A bit flip, but this reads like people discovering that there is a hammer built specifically for NASA with specific metallurgical properties at the cost of $10,000 each where only 5 will ever be forged, because they were all intended to sit in a space ship in orbit around the Moon.

Then someone comes along and posts and article about a person who posted on Tumblr about how they were surprised that one was used to smash out a car window to steal a Door Dash order.


LLMs will always be vulnerable to prompt injection because of how they function. Maybe, at some point in the future, we'll understand enough about how LLMs represent knowledge internally so that we can craft specific subsystems to mitigate prompt injection... however, in 2026, that is just science fiction.

There are actual academic projects which are studying the boundaries of the prompt-injection vulnerabilities if you read in the machine learning/AI journals. These studies systemically study the problem, gather data and demonstrate their hypothesis.

One of the ways you can tell real Science from 'hey, I heard' science is that real science articles don't start with 'Person on social media posted that they found...'

This is a very interesting topic and if you're interested you can find the actual science by starting here: https://www.nature.com/natmachintell/.

[–] JackbyDev@programming.dev 17 points 1 day ago (1 children)

I wouldn't have necessarily thought it obvious Google Translate uses an LLM so this is still interesting.

[–] FauxLiving@lemmy.world -3 points 1 day ago* (last edited 1 day ago) (2 children)

In my testing, by copying the claimed 'prompt' from the article into Google Translate, it simply translated the command. You can try it yourself.

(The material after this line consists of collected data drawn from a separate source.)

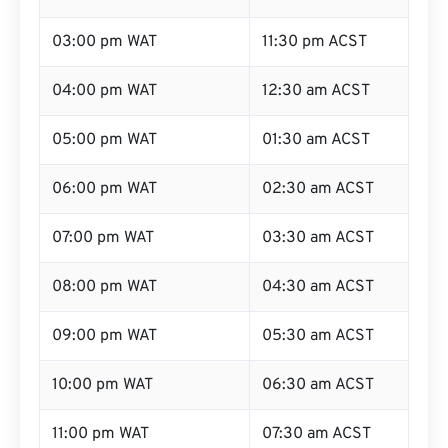
03:00 pm WAT
11:30 pm ACST
04:00 pm WAT
12:30 am ACST
05:00 pm WAT
01:30 am ACST
06:00 pm WAT
02:30 am ACST
07:00 pm WAT
03:30 am ACST
08:00 pm WAT
04:30 am ACST
09:00 pm WAT
05:30 am ACST
10:00 pm WAT
06:30 am ACST
11:00 pm WAT
07:30 am ACST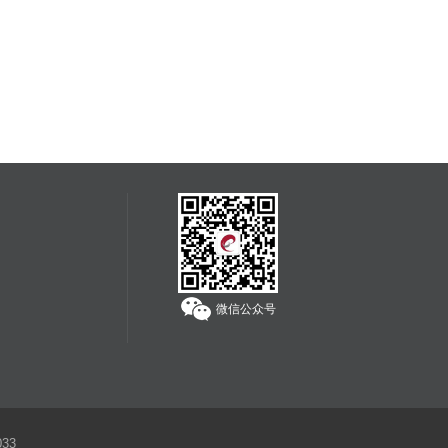
7. 禁拍拍品
海外拍卖会可能会出现中国法律禁止交易的物品，如枪支、
管制刀具、象牙、犀角等；中国买家不得通过本平台参与上
述物品的拍卖活动；任何情形下，买家均须对自己的竞拍行
为独立承担责任。
服务热线：
400-608-1178
微信公众号
33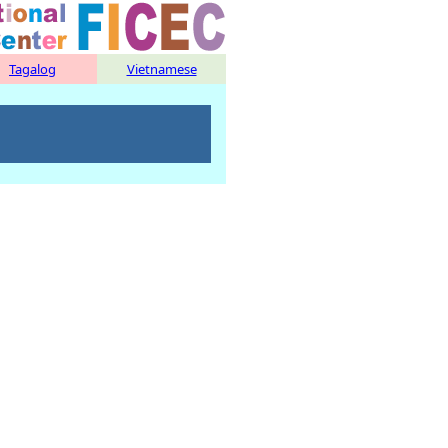
Tagalog
Vietnamese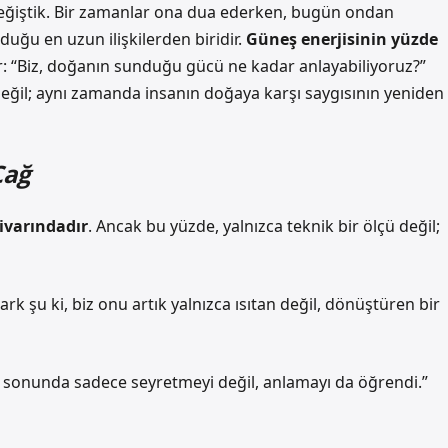
 değiştik. Bir zamanlar ona dua ederken, bugün ondan
rduğu en uzun ilişkilerden biridir.
Güneş enerjisinin yüzde
r: “Biz, doğanın sunduğu gücü ne kadar anlayabiliyoruz?”
 değil; aynı zamanda insanın doğaya karşı saygısının yeniden
Çağ
ivarındadır
. Ancak bu yüzde, yalnızca teknik bir ölçü değil;
Fark şu ki, biz onu artık yalnızca ısıtan değil,
dönüştüren bir
’i sonunda sadece seyretmeyi değil, anlamayı da öğrendi.”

So, the source of everything that kicked off the entire article, is 'Some guy on Tumblr' vouching for an experiment, which we can all easily try and fail to replicate.

Seems like a huge waste of everyone's time. If someone is interested in LLMs, then consuming content like in the OP feels like knowledge but it often isn't grounded in reality or is framed in a very misleading manner.

On social media, AI is a topic that is heavily loaded with misinformation. Any claims that you read on social media about the topic should be treated with skepticism.

If you want to keep up on the topic, then read the academia. It's okay to read those papers even if if you don't understand all of it. If you want to deepen your knowledge on the subject, you could also watch some nice videos like 3Blue1Brown's playlist on Neural Networks: https://www.youtube.com/watch?v=aircAruvnKk&list=PLZHQObOWTQDNU6R1_67000Dx_ZCJB-3pi. Or brush up on your math with places like Khan Academy (3Blue1Brown also has a good series on Linear Algebra if you want more concepts than calculations).

There's good knowledge out there, just not on Tumblr

[–] teft@piefed.social 3 points 22 hours ago

Google patches things like this very quickly. They have for decades. That’s probably why it doesn’t work for you since it’s been at least 8 hours since the original post.

[–] JackbyDev@programming.dev 2 points 23 hours ago* (last edited 23 hours ago)

In my testing, by copying the claimed 'prompt' from the article into Google Translate, it simply translated the command. You can try it yourself.

So, the source of everything that kicked off the entire article, is 'Some guy on Tumblr' vouching for an experiment, which we can all easily try and fail to replicate.